Evan had kept his cancerous doubt inside of himself for too long. And in spite of Isaac’s annoyance, he was going to get some things off his chest for a change…while there was yet time.

“You know, the Jesuits have a saying: ‘To have sinned is good.’ Meaning, of course, that there are valuable lessons to be learned after the fact of sin. Life, then, can be seen as a series of transgressions and penance that ultimately will lead the flawed and the faithful to salvation.

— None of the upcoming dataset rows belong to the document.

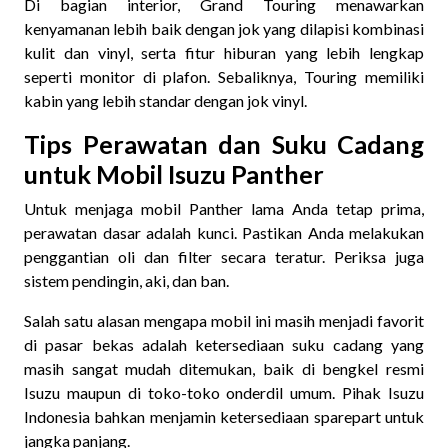
Di bagian interior, Grand Touring menawarkan
kenyamanan lebih baik dengan jok yang dilapisi kombinasi
kulit dan vinyl, serta fitur hiburan yang lebih lengkap
seperti monitor di plafon. Sebaliknya, Touring memiliki
kabin yang lebih standar dengan jok vinyl.
Tips Perawatan dan Suku Cadang
untuk Mobil Isuzu Panther
Untuk menjaga mobil Panther lama Anda tetap prima,
perawatan dasar adalah kunci. Pastikan Anda melakukan
penggantian oli dan filter secara teratur. Periksa juga
sistem pendingin, aki, dan ban.
Salah satu alasan mengapa mobil ini masih menjadi favorit
di pasar bekas adalah ketersediaan suku cadang yang
masih sangat mudah ditemukan, baik di bengkel resmi
Isuzu maupun di toko-toko onderdil umum. Pihak Isuzu
Indonesia bahkan menjamin ketersediaan sparepart untuk
jangka panjang.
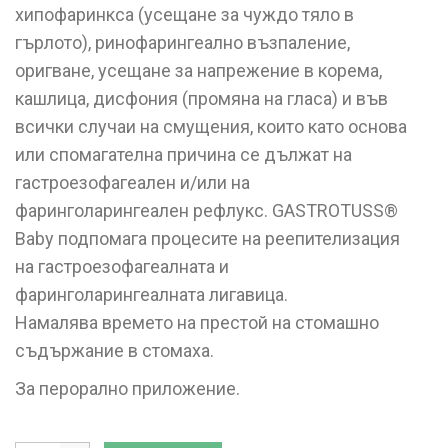
хипофаринкса (усещане за чуждо тяло в
гърлото), ринофарингеално възпаление,
оригване, усещане за напрежение в корема,
кашлица, дисфония (промяна на гласа) и във
всички случаи на смущения, които като основа
или спомагателна причина се дължат на
гастроезофагеален и/или на
фаринголарингеален рефлукс. GASTROTUSS®
Baby подпомага процесите на реепителизация
на гастроезофагеалната и
фаринголарингеалната лигавица.
Намалява времето на престой на стомашно
съдържание в стомаха.
За перорално приложение.
Гастротус BABY сироп 180 мл quantity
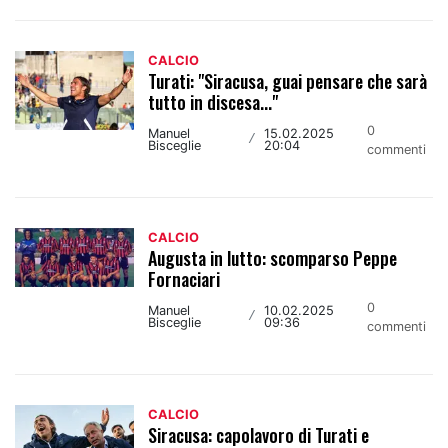
CALCIO
Turati: "Siracusa, guai pensare che sarà
tutto in discesa..."
0
Manuel
15.02.2025
/
Bisceglie
20:04
commenti
CALCIO
Augusta in lutto: scomparso Peppe
Fornaciari
0
Manuel
10.02.2025
/
Bisceglie
09:36
commenti
CALCIO
Siracusa: capolavoro di Turati e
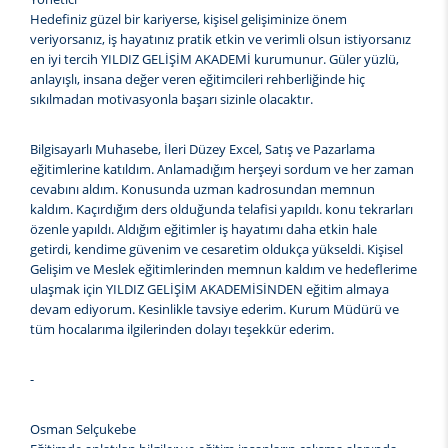
Hedefiniz güzel bir kariyerse, kişisel gelişiminize önem
veriyorsanız, iş hayatınız pratik etkin ve verimli olsun istiyorsanız
en iyi tercih YILDIZ GELİŞİM AKADEMİ kurumunur. Güler yüzlü,
anlayışlı, insana değer veren eğitimcileri rehberliğinde hiç
sıkılmadan motivasyonla başarı sizinle olacaktır.
Bilgisayarlı Muhasebe, İleri Düzey Excel, Satış ve Pazarlama
eğitimlerine katıldım. Anlamadığım herşeyi sordum ve her zaman
cevabını aldım. Konusunda uzman kadrosundan memnun
kaldım. Kaçırdığım ders olduğunda telafisi yapıldı. konu tekrarları
özenle yapıldı. Aldığım eğitimler iş hayatımı daha etkin hale
getirdi, kendime güvenim ve cesaretim oldukça yükseldi. Kişisel
Gelişim ve Meslek eğitimlerinden memnun kaldım ve hedeflerime
ulaşmak için YILDIZ GELİŞİM AKADEMİSİNDEN eğitim almaya
devam ediyorum. Kesinlikle tavsiye ederim. Kurum Müdürü ve
tüm hocalarıma ilgilerinden dolayı teşekkür ederim.
-
Osman Selçukebe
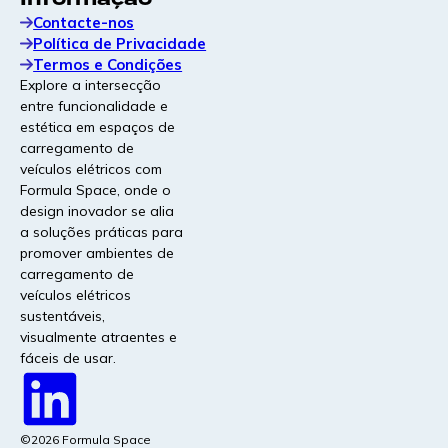
Contacte-nos
Os nossos produtos e serviços
Política de Privacidade
Termos e Condições
Explore a intersecção
entre funcionalidade e
estética em espaços de
CableGuard®
carregamento de
Manga protetora para cabos com marcação forense
veículos elétricos com
integrada para impedir roubos e manter os
Formula Space, onde o
carregadores operacionais.
design inovador se alia
a soluções práticas para
promover ambientes de
Fundamentos modulares | Em breve!
carregamento de
veículos elétricos
Fundações modulares para carregadores CC e pilares
sustentáveis,
alimentadores, projetadas para instalação rápida,
visualmente atraentes e
terrenos irregulares e estabilidade.
fáceis de usar.
Consultoria e assessoria em
veículos elétricos
©2026 Formula Space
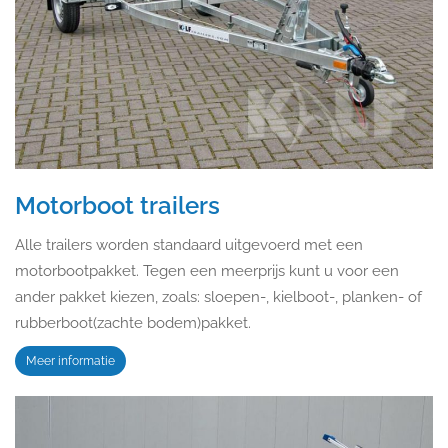
Motorboot trailers
Alle trailers worden standaard uitgevoerd met een
motorbootpakket. Tegen een meerprijs kunt u voor een
ander pakket kiezen, zoals: sloepen-, kielboot-, planken- of
rubberboot(zachte bodem)pakket.
Meer informatie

“But where does that leave someone like myself? What does that say about the men and the women who just seem to make a habit of doing the right thing? I will never be a St. Augustine because I didn’t lead a life of debauchery and heresy before I ‘saw the light.’ I walked the same uninspired path all my life. There was no ‘crisis of conversion’ for me…no born-again awakening. It has all been so routine, like toiling away in some anonymous factory, stamping out the same, tired product…like a staple, or a bobby-pin…one of those necessary items that no one takes particular notice of. Then one day you’re seventy-five years old. They shake your hand and send you on your way. On your way out the door, you look back over your shoulder and see that the conveyor belt is moving right along. Everything is running quite smoothly without you. You weren’t vital at all. And you won’t be missed in the slightest.

“I forgive people every Saturday afternoon as my own spirit has declined into a moral tar-pit. I have taken the long, circular path to the same point I have allegedly steered so many others from. Now it is I who am the wayward and the misguided. I am lost and empty, and there is no going back—for I have already been there. I have led, and cannot
follow.”

He walked to the bar and poured himself another healthy shot of Isaac’s brandy. After swallowing several times and refilling, he turned back to Isaac with his new world-view.

“I may be a little late to the dance, but there are still a few ticks left on this grandfather clock. I’m going to finish this bottle of brandy because I have only been drunk once in my entire life—and spent a week in prayer trying to atone for it—and I’m going to offer a back rub to the next woman I meet. I don’t even care if she’s married. I’ll even use the Lord’s name in vain, if I should take the notion.

“I survived a World War. I watched as the world became uglier than it did beautiful, christened hundreds of babies and married hundreds of couples who no longer speak to one another. But somewhere along that fine line I toed so dutifully, I lost something vital of myself. I buried, and kept burying, the questioning, passionate Evan Connor for the sake of a calling that I may never have actually been called to. What voice did I think I heard when I was still a lonely, misunderstood, Irish teenager? Why did I think that this is where I should end my
days?”

“Evan!”

Isaac elbowed his way rudely into the priest’s monologue. It was time to bring Evan, kicking and screaming, into the present.

“I have met a
vampire.”

“…and I may be feeling sorry for myself, but for once I am going to…uh. What did you just say,
Isaac?”

Isaac felt the blood drain from his extremities. There was a potent shock associated with the utterance of those words. As though some residual blood-marriage with Julian yet remained.